**MATERIAL SUPPLIED**
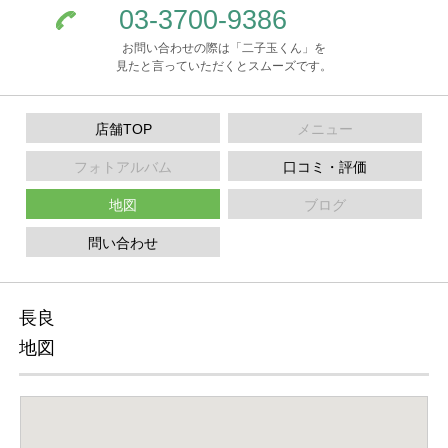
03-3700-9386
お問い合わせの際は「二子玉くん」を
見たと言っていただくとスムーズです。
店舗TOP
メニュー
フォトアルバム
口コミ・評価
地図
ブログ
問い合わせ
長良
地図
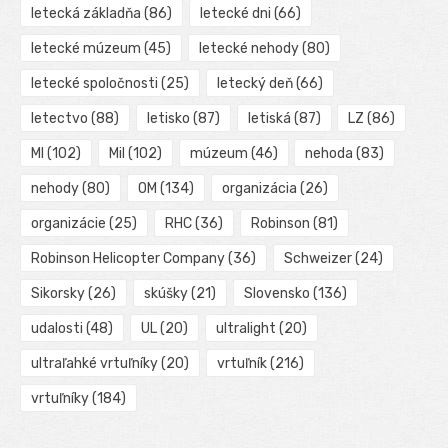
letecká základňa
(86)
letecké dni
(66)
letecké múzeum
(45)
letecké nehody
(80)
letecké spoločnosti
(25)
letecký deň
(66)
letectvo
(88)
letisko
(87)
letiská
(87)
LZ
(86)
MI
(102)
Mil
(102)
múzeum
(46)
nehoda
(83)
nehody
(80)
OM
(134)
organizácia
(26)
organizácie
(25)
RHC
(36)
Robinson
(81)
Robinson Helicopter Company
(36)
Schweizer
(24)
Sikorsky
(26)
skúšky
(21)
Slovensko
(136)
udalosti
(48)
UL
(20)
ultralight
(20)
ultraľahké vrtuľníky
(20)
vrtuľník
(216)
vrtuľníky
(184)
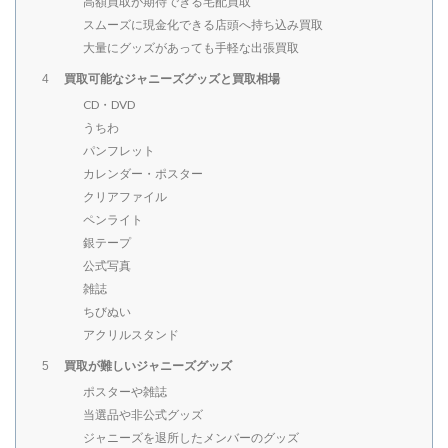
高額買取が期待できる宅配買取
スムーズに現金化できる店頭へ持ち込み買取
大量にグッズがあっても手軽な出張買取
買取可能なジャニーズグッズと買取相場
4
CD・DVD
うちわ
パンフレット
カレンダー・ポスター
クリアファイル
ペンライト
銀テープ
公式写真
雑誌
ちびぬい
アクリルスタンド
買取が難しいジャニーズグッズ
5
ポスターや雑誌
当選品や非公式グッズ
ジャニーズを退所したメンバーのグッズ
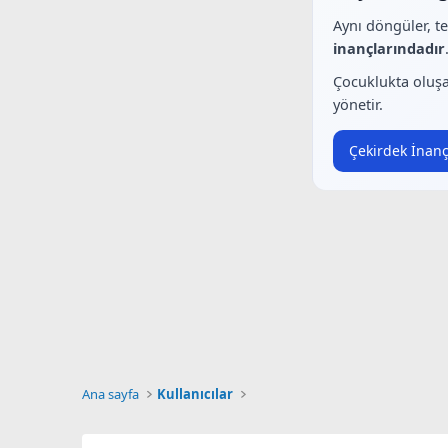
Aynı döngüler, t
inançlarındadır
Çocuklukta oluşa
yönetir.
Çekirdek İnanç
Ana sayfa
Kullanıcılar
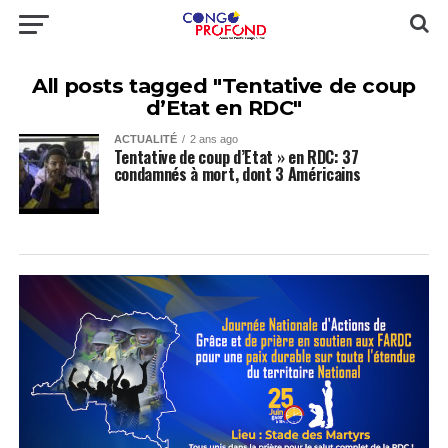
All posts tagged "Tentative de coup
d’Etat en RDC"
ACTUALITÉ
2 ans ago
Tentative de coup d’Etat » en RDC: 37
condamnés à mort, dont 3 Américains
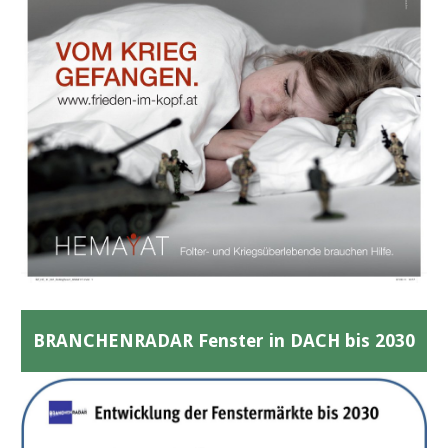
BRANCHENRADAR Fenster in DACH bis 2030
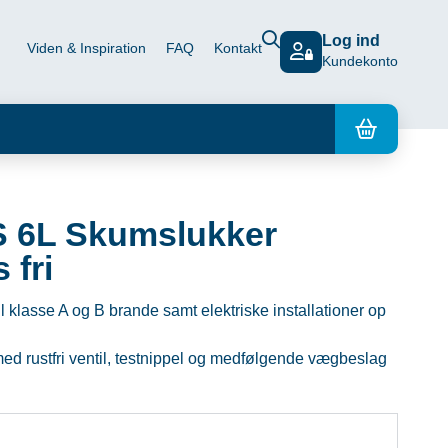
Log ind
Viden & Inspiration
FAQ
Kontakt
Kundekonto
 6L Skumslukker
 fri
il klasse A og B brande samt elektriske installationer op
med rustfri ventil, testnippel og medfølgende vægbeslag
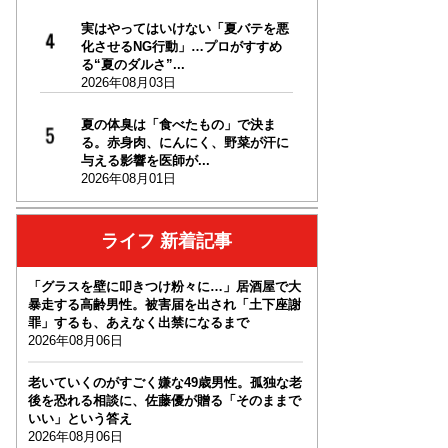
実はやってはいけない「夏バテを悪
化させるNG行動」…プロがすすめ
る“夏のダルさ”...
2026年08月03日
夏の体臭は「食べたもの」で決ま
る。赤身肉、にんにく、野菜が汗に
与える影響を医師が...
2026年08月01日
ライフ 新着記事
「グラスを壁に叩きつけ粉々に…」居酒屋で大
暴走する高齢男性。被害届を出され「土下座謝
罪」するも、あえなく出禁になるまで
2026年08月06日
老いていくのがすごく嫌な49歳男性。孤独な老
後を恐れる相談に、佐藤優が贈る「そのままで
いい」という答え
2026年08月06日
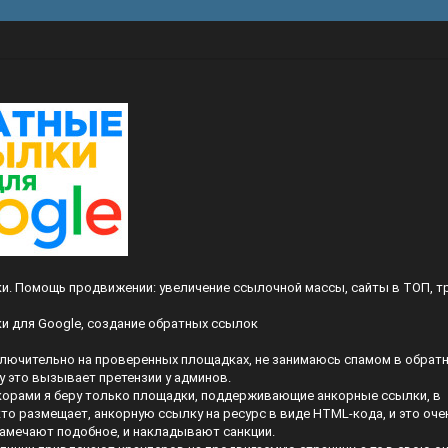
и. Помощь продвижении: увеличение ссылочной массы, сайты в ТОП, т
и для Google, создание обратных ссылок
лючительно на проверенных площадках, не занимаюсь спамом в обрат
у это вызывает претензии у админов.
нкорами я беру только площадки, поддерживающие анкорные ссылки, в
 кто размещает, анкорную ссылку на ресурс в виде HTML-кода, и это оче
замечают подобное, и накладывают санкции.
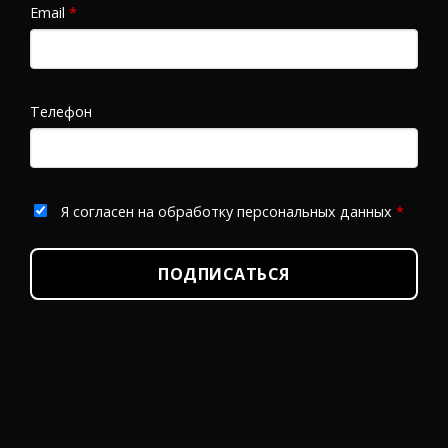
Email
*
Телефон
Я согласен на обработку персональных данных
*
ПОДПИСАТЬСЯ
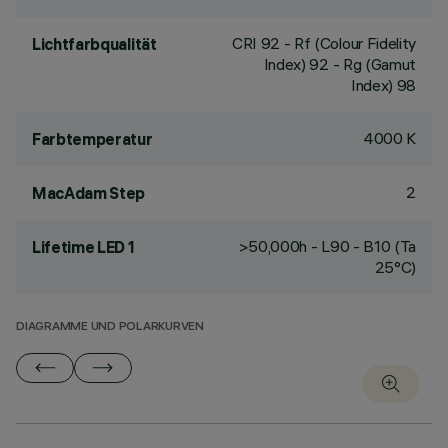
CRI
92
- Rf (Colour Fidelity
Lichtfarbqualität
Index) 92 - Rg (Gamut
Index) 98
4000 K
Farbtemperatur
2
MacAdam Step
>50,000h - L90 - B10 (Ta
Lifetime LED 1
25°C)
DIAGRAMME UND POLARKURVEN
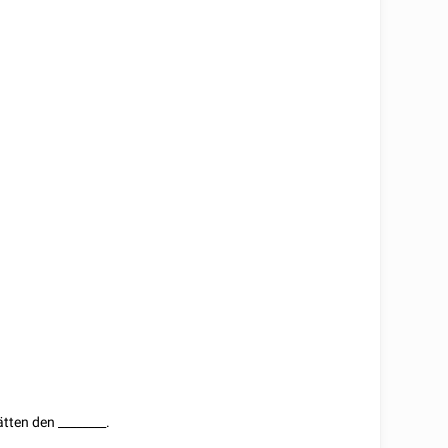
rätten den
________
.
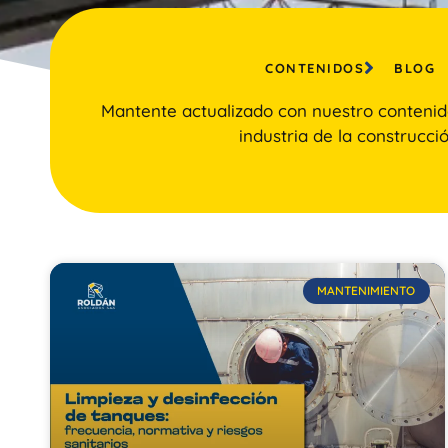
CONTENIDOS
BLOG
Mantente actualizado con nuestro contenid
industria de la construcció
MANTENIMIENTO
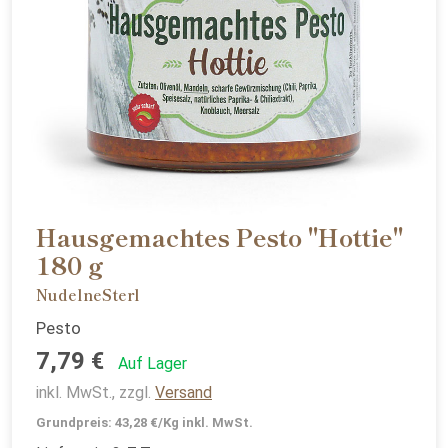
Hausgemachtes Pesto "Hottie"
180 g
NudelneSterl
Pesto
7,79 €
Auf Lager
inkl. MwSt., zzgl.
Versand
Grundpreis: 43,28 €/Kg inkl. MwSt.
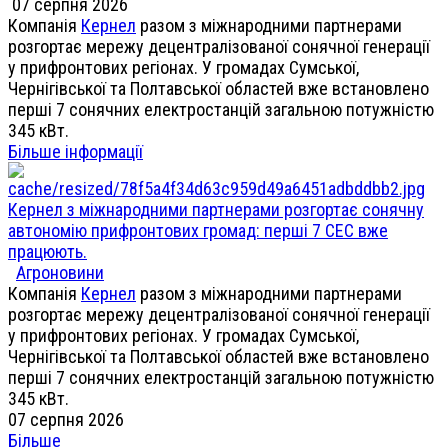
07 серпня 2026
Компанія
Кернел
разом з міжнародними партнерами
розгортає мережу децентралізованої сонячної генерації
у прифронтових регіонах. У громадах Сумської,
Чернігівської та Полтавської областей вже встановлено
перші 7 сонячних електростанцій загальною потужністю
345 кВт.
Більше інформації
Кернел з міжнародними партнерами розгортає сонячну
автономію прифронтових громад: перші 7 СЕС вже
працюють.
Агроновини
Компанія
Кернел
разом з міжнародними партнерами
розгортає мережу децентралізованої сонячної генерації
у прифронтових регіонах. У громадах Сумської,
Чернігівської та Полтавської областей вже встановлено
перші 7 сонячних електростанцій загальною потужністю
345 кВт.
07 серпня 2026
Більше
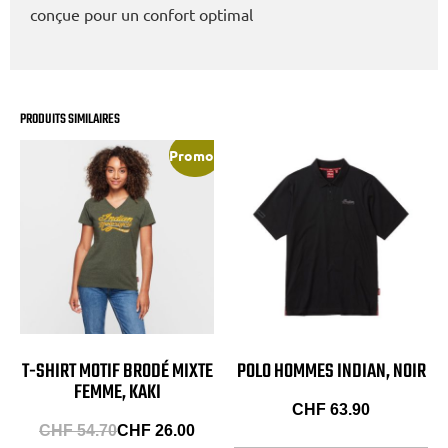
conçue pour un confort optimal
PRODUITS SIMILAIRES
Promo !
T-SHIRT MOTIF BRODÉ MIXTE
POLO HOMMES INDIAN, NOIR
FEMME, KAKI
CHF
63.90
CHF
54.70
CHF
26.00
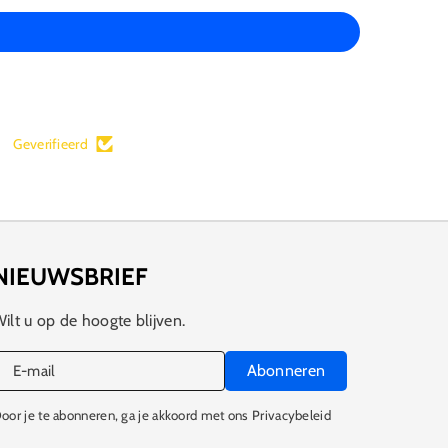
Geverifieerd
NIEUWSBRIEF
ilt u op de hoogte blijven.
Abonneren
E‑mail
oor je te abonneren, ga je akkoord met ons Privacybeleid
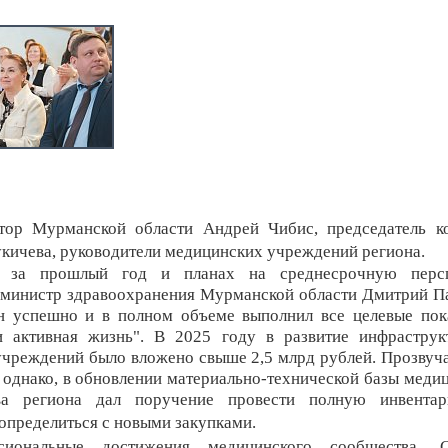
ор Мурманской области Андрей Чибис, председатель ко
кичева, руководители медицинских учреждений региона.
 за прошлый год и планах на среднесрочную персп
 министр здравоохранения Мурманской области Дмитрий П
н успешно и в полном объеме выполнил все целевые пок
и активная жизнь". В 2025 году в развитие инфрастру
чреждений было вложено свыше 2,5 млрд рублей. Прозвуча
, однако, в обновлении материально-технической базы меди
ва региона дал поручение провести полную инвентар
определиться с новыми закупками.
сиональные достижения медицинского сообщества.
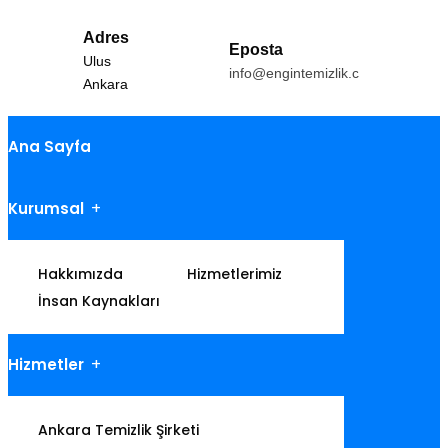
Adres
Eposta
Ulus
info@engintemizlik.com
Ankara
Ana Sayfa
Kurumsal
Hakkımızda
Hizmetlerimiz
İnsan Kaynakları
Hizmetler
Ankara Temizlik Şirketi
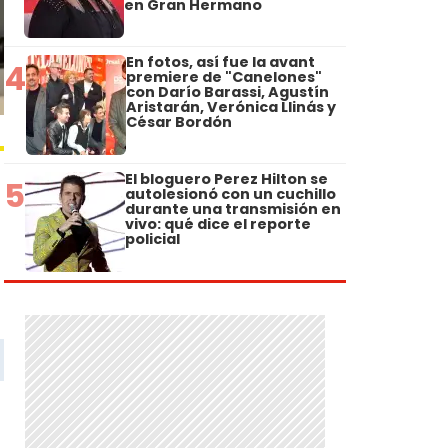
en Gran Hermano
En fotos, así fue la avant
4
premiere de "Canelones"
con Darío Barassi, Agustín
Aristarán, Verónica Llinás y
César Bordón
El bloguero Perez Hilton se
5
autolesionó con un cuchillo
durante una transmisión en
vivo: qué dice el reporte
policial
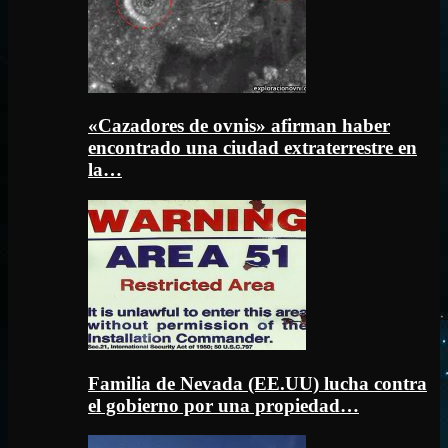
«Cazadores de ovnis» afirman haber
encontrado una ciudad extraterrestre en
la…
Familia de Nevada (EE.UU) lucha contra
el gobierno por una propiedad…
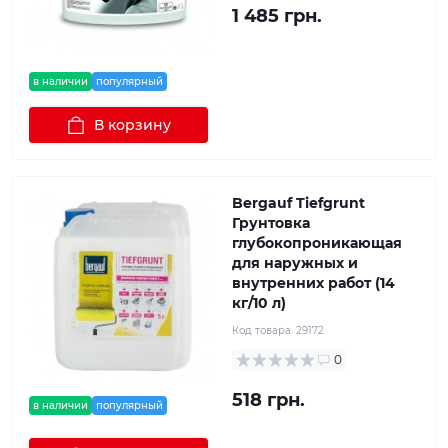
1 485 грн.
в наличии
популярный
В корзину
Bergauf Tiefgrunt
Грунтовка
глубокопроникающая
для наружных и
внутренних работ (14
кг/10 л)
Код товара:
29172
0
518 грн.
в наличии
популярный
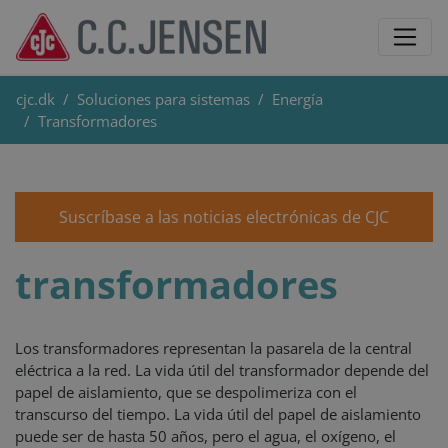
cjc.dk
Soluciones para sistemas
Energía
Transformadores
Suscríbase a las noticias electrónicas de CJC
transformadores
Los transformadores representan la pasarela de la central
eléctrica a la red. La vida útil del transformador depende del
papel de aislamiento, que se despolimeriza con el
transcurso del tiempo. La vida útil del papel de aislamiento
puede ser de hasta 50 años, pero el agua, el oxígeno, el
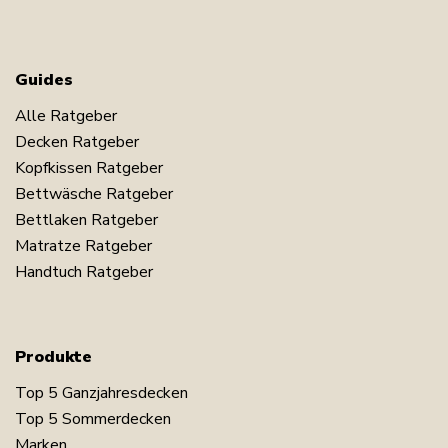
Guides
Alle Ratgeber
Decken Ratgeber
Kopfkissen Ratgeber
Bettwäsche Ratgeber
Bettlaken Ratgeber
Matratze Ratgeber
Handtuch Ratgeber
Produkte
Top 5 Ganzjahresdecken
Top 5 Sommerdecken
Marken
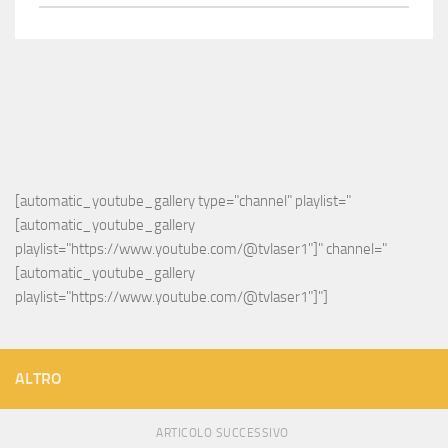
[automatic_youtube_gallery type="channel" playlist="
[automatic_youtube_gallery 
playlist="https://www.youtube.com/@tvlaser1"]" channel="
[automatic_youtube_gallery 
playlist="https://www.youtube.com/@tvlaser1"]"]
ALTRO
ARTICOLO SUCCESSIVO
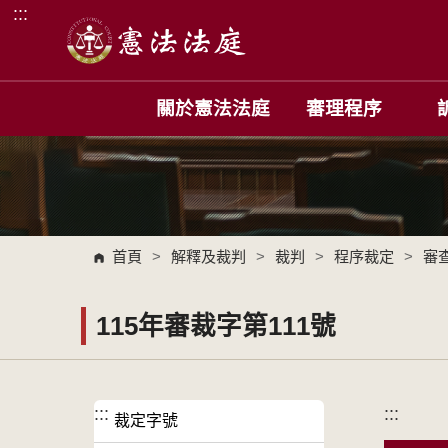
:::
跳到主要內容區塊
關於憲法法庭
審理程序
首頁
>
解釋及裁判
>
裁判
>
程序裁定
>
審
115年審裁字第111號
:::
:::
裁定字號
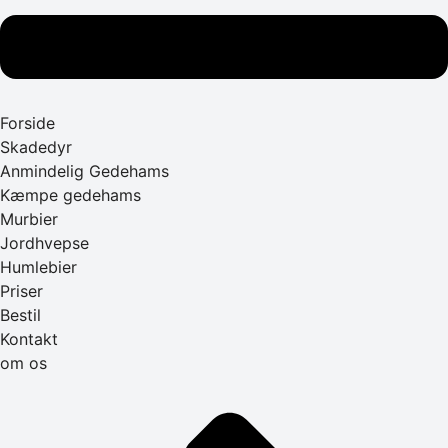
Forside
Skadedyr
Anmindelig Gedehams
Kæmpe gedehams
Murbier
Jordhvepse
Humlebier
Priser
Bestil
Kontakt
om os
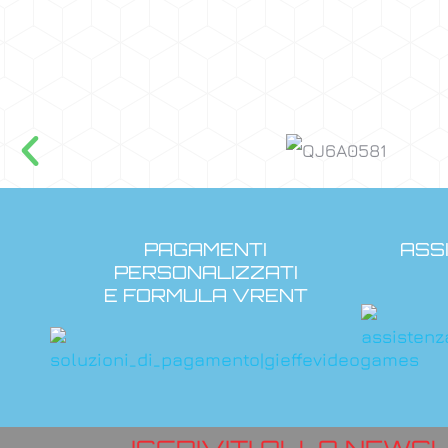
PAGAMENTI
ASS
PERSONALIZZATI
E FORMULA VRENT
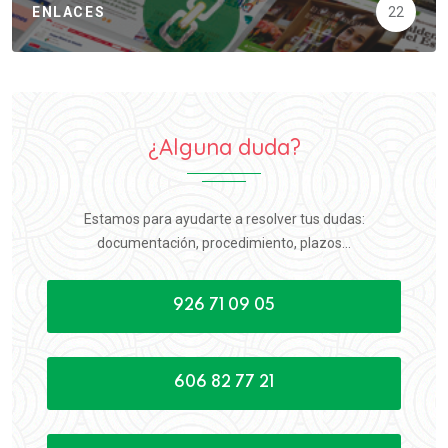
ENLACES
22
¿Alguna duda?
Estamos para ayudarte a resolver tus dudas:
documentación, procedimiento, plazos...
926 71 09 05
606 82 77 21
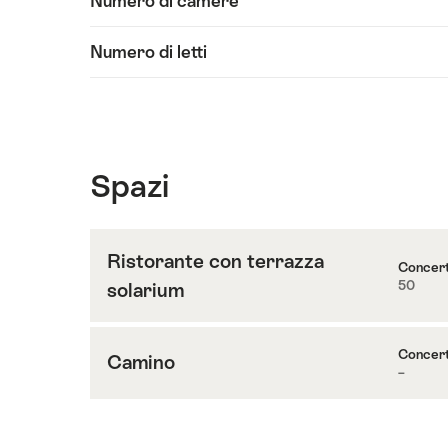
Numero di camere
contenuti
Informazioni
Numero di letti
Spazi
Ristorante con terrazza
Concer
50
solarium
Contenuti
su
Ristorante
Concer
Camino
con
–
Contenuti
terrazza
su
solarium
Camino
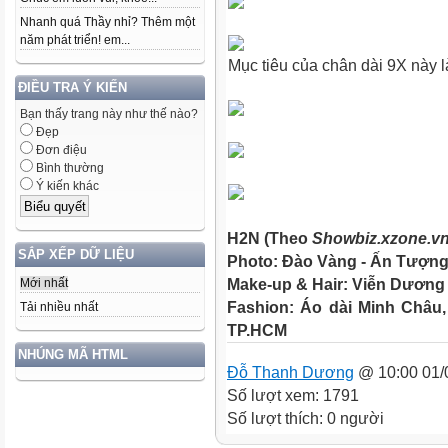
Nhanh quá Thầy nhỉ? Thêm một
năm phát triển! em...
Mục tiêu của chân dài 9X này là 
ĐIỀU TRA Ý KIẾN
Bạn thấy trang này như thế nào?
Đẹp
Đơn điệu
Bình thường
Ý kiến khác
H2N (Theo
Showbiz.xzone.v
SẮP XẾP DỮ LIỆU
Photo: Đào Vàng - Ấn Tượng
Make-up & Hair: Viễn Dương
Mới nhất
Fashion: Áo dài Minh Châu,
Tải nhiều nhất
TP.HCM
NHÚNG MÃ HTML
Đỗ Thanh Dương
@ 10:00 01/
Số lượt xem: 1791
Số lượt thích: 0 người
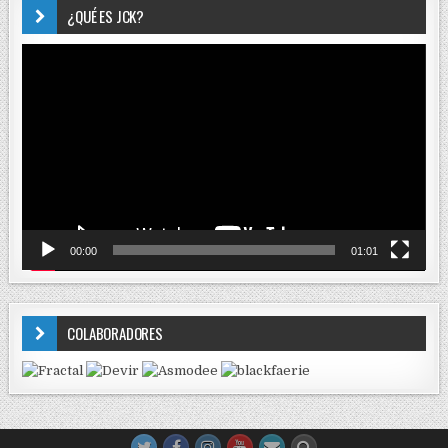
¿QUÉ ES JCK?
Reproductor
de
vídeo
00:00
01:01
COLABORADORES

**WORK TASK**
How would the lines above read from the one with "115年審裁字第111號" to the one with "Mục tiêu của chân dài 9X này là", inclusive, with no pictures? Write them out exactly.

**SOLUTION TO THE EXERCISE**
115年審裁字第111號
:::
:::
裁定字號
Forside
Skadedyr
Anmindelig Gedehams
Kæmpe gedehams
Murbier
Jordhvepse
Humlebier
Priser
Bestil
Kontakt
om os
PAGAMENTI
ASS
PERSONALIZZATI
E FORMULA VRENT
ENLACES
22
¿Alguna duda?
Estamos para ayudarte a resolver tus dudas:
documentación, procedimiento, plazos...
926 71 09 05
606 82 77 21
Numero di camere
contenuti
Informazioni
Numero di letti
Spazi
Ristorante con terrazza
Concer
50
solarium
Contenuti
su
Ristorante
Concer
Camino
con
–
Contenuti
terrazza
su
solarium
Camino
Nhanh quá Thầy nhỉ? Thêm một
năm phát triển! em...
Mục tiêu của chân dài 9X này là 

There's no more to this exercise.